2. Let us seek to be transparent. Let us put as much as possible in the light. (Ephesians 5:13). Should we wish others not to know the conversations we’ve had or the actions we’ve taken, we are likely heading down a wrong path. Course correction is needed.
3. Let our use of “power” reflect the cross. Bullying and backroom bartering, as is so often in the news, does not reflect the cross. Wielding power well, most looks like Jesus who laid down his life, submitted to the will of God, and served. We so like to combat force with force, and yet the most world-changing impact comes in the way of the cross. (1 Corinthians 1:18).
4. Let us use words which uplift and empower and not tear down with gossip and shaming. (In person and online). Should we have an issue, let us go directly to the leader, person or group with whom we have an issue. This is the method laid out for us in Matthew 18.
5. Finally, let us practice wisdom in the Spirit. We are told that those who are wise seek instruction and guidance, rather than assuming they have the right answers. (Proverbs 1:7, 3:7). Let us be humble enough to listen and learn from those with whom we disagree. This is often the moment the Spirit moves.
These few practices are good compass points for us as people of faith living in a variety of influential roles. Whether our influence lies with a child, a group of church members, or business/political entities. None of us will do it perfectly. We all will fall short now and again. But that is the reason for practice. Ours is not a bike race. It is the race of life and faith with a God who seeks for us to know the deepest sense of freedom and our highest human aspirations.
This week, The Immigrant Welcome Center made it possible for Old Bethel to hold an information session for neighbors who have migrated here and are seeking to get their Green Card and/or become citizens. Thanks to Terri Morris Downs and Jennifer Stringer at the center!
This week, the first Getting Ahead class graduated. They worked together to study practices and collaborate around resources which will help move their families from the instability of poverty toward more stable lives. As a community, we the east side have the ability to help support this. Thank you to Pastor Matthew for his leadership, to those who donated incentive gift cards, and to those church members who celebrated with the graduates and will seek to be encouragers/resources in the days ahead.
These two celebrations are among six new ways in the last ten months, this church has reached out to East Side neighbors that they may know the provision of God and the hope of Christ for every hunger in every heart!
Vacation Bible School is July 11-15. Volunteers, especially Crew Leaders are still needed. A list of supplies needed may be found at the Welcome Center. To sign up to serve or to ask questions, contact Nancy Bellinger (firstname.lastname@example.org or 317-375-0711).

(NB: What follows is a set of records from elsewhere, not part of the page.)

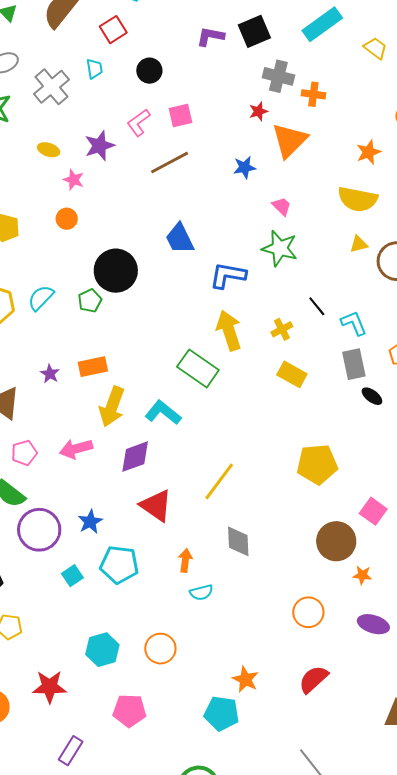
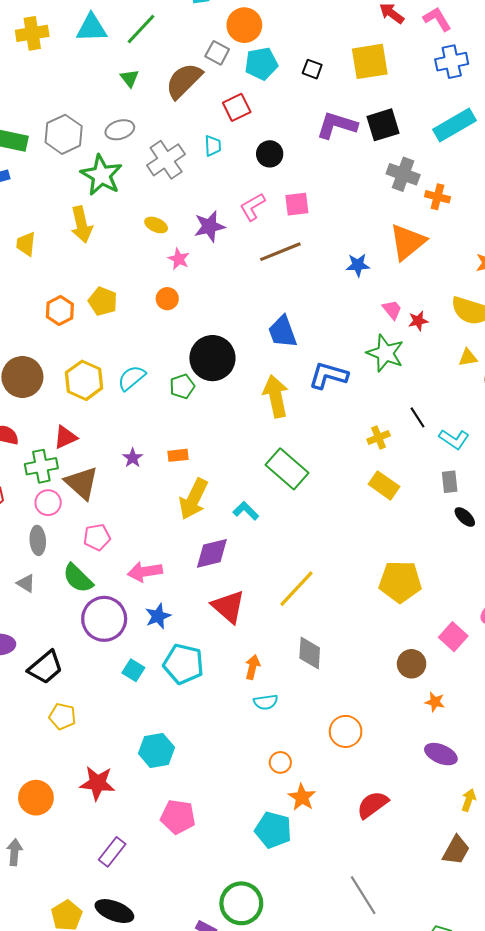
purple L-shape: (210, 36) -> (337, 125), size x1.4
red star: (258, 111) -> (418, 321), moved
cyan L-shape: (354, 323) -> (454, 439), turned 140
yellow arrow: (229, 330) -> (276, 396), moved
gray rectangle: (354, 364) -> (450, 482), size x0.7
orange rectangle: (93, 367) -> (178, 455), size x0.7
cyan L-shape: (163, 413) -> (246, 511), size x0.7
pink arrow: (76, 449) -> (145, 572), moved
brown circle: (336, 541) -> (412, 664), size x0.7
cyan square: (72, 576) -> (133, 670), turned -30
orange circle: (308, 612) -> (346, 731), moved
orange circle: (160, 649) -> (280, 762), moved, size x0.7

This summer’s theme is “Cave Quest: Following Jesus the Light of the World.”
Dinner will be served 5:15-5:45pm and VBS programs will take place from 6-8:00pm.
Our Fresh Air sermon series will culminate on June 11, in an all-church prayer walk through our mission field. We’ll gather in Fellowship Hall for coffee, doughnuts and route information at 9:30am. From 10:30-11:30am we will walk in prayer together through our community.
Staff Parish Relations Committee will host a farewell reception for Pastor Matthew Phipps and his family Sunday, June 19, after the 11:00 Family Worship service. Please save the date on your calendar as we celebrate Pastor Matthew’s ministry with Old Bethel.